For someone, this conspicuous creation struck an inappropriate note: the sculpture was vandalised within a week, with “Feed the homeless first” among the graffiti defacing the work.  (Taxpayers’ money had to be used to clean things up; presumably the vandal had not thought of that.)  But the majority sentiment seems to be in favour; there was even a petition to change the town’s name to Aylesbowie.  That may not happen, but we hope Earthly Messenger will encourage more visitors to Aylesbury… even if it’s just for one day.

Louis, Robert and Winston: traces of the famous at a Bucks historic house

Off the A418 between Aylesbury and Thame sits a historic house that once housed a French monarch for five years.  Hartwell House, now a luxury hotel under National Trust ownership, was home to the court of Louis XVIII of France (pictured above in a portrait by Francois Gerard) during his exile between 1809 and 1814. The court included Louis’s brother the Comte d’Artois (who succeeded him as Charles X) and Gustavus IV, the exiled King of Sweden.

Perhaps less predictably, the advent of Louis’s court also saw the conversion of the roof into a miniature farm with cage-reared rabbits and birds and tubs of cultivated herbs and vegetables.  Emigrés fleeing from the post-revolutionary regime used Hartwell’s outbuildings as shops to earn some much-needed cash.

Over the centuries, Hartwell has had many famous connections, some of them international. For several centuries it was the property of the Lees, ancestors of US Civil War Confederate commander Robert E Lee – and US troops were stationed and trained here during World War II.  A later owner was Ernest Cook, grandson of Thomas Cook, whose temperance campaigns were the original inspiration for his pioneering work in travel and tourism.
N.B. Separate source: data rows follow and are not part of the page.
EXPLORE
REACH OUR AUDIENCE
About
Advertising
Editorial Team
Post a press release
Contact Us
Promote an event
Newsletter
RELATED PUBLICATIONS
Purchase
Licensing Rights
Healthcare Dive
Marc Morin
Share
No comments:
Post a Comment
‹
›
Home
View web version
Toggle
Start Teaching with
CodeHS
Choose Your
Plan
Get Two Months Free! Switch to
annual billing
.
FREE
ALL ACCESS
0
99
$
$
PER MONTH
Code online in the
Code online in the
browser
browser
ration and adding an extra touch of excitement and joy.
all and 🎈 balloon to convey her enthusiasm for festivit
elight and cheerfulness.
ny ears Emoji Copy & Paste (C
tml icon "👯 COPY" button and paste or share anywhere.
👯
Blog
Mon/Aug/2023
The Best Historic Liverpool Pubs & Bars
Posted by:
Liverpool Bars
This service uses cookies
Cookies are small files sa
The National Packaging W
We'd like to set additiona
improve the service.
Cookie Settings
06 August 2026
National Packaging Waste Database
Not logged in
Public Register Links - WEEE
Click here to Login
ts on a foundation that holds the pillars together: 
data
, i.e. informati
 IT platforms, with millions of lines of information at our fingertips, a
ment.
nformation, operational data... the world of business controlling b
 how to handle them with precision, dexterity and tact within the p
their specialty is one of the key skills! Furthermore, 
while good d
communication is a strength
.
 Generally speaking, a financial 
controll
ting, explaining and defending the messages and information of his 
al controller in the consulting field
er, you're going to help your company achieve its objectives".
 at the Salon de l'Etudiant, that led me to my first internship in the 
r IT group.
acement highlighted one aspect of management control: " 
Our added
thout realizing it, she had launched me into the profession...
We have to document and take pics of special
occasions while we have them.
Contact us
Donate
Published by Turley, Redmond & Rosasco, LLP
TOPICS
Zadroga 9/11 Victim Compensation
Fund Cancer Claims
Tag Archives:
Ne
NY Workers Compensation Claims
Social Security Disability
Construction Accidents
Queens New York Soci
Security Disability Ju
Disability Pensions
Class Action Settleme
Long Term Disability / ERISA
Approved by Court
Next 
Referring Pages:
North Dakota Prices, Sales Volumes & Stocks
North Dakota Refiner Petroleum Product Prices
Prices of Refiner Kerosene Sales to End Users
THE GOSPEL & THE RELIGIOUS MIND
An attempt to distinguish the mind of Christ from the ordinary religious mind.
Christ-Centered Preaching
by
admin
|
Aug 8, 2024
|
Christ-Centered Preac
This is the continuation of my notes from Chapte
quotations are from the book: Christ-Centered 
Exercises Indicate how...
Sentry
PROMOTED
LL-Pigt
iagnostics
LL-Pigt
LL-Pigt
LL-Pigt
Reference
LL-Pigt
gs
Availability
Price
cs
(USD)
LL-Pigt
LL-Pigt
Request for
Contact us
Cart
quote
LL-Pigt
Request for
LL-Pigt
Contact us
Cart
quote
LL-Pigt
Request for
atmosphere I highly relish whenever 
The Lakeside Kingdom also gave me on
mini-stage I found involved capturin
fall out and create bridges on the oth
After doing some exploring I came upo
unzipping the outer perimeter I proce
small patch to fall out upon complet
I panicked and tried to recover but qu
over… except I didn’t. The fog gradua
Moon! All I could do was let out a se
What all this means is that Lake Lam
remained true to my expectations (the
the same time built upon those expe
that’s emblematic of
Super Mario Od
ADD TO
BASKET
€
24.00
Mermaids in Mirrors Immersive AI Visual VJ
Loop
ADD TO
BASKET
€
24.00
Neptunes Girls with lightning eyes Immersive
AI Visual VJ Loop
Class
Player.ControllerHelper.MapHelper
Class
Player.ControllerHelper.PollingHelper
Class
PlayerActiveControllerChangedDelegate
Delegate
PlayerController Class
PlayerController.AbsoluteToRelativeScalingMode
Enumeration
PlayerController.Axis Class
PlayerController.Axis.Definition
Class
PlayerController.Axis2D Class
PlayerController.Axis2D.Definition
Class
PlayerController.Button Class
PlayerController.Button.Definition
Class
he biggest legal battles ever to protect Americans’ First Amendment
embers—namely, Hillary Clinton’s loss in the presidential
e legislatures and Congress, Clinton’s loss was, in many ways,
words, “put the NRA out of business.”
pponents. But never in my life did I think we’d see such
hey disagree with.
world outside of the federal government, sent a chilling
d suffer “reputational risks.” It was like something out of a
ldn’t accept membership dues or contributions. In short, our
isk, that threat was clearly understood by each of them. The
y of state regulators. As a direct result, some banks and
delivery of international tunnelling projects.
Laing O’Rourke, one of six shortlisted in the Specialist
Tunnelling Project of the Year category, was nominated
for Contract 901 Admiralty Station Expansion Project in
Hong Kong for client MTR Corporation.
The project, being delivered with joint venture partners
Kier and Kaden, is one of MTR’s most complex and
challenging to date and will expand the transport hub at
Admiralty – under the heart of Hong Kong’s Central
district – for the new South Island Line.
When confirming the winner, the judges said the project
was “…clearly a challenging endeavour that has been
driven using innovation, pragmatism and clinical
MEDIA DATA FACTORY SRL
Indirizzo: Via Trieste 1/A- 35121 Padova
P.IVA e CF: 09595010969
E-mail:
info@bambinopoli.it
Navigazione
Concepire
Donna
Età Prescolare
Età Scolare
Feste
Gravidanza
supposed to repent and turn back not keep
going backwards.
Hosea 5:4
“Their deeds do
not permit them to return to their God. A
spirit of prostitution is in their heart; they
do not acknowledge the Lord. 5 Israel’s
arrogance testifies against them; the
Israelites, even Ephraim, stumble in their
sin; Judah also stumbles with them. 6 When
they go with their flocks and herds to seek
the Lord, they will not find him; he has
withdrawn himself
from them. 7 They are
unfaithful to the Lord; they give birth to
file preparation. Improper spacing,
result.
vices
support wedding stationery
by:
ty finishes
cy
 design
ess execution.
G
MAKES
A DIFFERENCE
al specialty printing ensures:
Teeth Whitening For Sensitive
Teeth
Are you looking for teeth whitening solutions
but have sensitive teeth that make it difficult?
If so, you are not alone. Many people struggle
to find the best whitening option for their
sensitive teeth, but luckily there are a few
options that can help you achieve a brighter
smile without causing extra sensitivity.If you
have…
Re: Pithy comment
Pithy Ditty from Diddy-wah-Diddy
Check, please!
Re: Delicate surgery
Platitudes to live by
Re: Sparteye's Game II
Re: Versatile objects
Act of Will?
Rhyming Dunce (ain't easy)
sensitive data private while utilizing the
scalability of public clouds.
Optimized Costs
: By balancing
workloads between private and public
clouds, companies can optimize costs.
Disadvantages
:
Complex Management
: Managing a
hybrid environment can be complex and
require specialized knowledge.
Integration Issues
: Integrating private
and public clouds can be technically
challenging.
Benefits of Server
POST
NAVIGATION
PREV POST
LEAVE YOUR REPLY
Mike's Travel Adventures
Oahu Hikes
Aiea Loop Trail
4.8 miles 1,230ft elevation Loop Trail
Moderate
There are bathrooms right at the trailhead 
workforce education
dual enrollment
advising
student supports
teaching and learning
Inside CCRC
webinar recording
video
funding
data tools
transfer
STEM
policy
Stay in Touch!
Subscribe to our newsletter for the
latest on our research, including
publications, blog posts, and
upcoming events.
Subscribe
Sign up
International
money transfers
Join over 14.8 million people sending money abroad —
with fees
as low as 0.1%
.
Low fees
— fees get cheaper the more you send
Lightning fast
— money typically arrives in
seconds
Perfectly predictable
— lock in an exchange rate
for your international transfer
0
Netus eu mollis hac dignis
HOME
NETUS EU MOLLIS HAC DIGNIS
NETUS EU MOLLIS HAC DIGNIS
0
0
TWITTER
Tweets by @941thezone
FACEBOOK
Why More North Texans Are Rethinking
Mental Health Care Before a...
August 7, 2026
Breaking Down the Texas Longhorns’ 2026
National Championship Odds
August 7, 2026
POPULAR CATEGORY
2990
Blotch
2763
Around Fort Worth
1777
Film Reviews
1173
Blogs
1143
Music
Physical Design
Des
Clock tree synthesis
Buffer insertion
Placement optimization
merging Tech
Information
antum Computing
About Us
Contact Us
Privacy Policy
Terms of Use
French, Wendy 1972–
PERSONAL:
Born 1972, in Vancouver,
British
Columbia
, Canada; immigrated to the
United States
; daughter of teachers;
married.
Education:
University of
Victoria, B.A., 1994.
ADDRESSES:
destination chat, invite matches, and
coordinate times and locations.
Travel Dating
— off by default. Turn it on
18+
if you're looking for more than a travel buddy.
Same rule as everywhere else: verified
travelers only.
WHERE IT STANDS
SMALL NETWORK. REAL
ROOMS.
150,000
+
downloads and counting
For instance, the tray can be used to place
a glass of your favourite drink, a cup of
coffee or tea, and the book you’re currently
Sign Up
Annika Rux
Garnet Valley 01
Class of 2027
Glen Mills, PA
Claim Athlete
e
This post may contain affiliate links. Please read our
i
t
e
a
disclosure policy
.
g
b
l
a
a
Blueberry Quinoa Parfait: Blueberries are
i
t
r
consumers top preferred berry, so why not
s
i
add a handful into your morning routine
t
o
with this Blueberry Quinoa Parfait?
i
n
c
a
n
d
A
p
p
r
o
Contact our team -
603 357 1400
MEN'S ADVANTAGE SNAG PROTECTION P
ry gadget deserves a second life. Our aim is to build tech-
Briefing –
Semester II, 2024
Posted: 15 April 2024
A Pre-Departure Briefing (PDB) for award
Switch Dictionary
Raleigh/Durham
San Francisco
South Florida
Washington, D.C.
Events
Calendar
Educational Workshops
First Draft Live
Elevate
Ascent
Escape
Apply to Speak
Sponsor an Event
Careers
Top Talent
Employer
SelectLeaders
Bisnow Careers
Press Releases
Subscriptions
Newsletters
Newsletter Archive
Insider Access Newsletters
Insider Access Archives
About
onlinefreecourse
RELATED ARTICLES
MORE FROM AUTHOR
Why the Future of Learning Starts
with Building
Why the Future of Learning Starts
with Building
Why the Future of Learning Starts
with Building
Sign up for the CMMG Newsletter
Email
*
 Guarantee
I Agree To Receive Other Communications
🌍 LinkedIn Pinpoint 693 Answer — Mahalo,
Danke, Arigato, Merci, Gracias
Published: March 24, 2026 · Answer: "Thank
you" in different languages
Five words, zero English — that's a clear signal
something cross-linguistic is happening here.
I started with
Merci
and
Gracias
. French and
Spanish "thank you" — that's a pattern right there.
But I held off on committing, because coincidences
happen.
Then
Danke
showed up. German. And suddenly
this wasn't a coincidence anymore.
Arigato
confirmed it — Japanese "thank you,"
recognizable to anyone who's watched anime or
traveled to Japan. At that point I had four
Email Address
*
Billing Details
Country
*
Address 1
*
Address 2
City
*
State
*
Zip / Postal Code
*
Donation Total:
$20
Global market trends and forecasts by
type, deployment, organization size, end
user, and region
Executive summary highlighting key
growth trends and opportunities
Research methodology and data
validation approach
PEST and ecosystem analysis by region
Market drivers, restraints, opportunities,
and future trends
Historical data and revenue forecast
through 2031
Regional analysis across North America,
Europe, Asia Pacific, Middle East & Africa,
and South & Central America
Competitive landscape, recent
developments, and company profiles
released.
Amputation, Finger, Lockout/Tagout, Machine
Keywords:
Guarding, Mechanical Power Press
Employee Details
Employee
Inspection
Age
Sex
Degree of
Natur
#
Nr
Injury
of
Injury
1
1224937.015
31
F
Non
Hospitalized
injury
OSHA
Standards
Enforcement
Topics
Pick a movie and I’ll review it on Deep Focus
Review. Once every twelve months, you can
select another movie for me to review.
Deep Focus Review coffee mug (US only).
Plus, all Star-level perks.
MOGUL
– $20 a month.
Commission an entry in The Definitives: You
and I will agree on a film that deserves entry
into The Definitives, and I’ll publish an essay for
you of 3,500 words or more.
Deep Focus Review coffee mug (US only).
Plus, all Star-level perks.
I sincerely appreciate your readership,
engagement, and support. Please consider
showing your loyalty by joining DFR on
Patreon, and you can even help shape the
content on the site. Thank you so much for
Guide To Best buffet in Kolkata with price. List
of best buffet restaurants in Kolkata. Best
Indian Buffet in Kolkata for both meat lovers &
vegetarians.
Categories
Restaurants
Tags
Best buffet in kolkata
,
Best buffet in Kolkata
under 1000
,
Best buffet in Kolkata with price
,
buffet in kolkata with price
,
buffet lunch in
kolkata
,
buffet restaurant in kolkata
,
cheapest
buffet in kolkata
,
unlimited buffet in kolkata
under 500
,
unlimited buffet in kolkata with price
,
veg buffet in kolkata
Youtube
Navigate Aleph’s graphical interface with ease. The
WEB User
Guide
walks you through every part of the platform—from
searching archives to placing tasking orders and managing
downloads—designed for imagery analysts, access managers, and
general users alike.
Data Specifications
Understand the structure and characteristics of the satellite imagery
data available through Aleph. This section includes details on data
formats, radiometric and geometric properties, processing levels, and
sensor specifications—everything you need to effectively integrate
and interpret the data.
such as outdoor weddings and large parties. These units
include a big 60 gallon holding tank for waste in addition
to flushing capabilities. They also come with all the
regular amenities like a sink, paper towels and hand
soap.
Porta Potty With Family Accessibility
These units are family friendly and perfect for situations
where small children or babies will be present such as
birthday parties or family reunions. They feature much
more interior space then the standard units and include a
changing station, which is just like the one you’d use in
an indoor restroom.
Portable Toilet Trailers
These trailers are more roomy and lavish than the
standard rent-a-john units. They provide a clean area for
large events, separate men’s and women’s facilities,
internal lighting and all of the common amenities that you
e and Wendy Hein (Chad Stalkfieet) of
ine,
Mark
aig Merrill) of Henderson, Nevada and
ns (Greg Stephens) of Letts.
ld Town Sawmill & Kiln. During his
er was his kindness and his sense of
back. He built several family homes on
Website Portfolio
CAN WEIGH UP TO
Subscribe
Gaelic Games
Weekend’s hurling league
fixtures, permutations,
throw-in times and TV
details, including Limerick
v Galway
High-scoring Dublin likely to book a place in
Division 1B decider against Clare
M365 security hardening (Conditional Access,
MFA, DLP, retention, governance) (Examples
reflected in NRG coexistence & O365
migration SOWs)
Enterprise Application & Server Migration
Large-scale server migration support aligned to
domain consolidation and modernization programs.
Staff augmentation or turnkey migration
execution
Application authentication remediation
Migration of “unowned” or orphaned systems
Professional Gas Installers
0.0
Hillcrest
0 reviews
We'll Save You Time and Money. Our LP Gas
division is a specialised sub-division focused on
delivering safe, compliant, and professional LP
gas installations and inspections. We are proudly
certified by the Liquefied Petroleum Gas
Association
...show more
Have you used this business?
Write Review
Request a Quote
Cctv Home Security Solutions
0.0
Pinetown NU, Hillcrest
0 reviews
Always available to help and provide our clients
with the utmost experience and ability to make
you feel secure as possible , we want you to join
But if you’re looking for an unexpected trace of the great and the good, go inside and look at the extravagant staircase of Jacobean origin. A fire damaged the balustrade in the 1960s and the replacement balusters include carved figures of GK Chesterton and Winston Churchill; the identities of the other, mostly rather grotesque figures are not known for sure.

The Chilterns Brigadoon: Halton House

In the village of Halton, just outside Wendover, sits a historic house which opens, Brigadoon-like, just once a year, as part of a national initiative called Heritage Open Days. Despite having lived in the area for the past 25 years and more, we had never visited Halton House until earlier this month.

It’s well worth a visit. Halton House represents the junction of two eras: the late Victorian and Edwardian years, a time of leisure and affluence, at least for some; and the First World War and the more egalitarian times which followed.  Alfred de Rothschild had the house built in three years (1880-3) as somewhere to relax from his banking work in London and as a suitable place to entertain his friends – who happened to include the Prince of Wales.  From the outside, it’s hard to avoid the conclusion that Alfred was trying to emulate his brother-in-law’s efforts at nearby Waddesdon Manor, with sandstone turrets suggesting a French chateau as inspiration.  Inside it’s more eclectic and attracted some criticism from contemporaries.

All eras end. War came and Alfred offered the estate – which covered over 3,000 acres – to Lord Kitchener as a training venue for troops.  The new School of Technical Training emerged here as a training body for the Royal Flying Corps, known later as the Royal Air Force.  The RAF bought the estate from Alfred’s nephew, his heir after he died unmarried in 1918. It has been known as RAF Halton ever since, with the house serving as the Officers’ Mess.  Apparently there is some prospect that the RAF will leave the site in a few years time, and no doubt there is a good case for building some much-needed housing on part of the estate. Hopefully Halton House will survive, as a reminder of the history and heritage of Halton.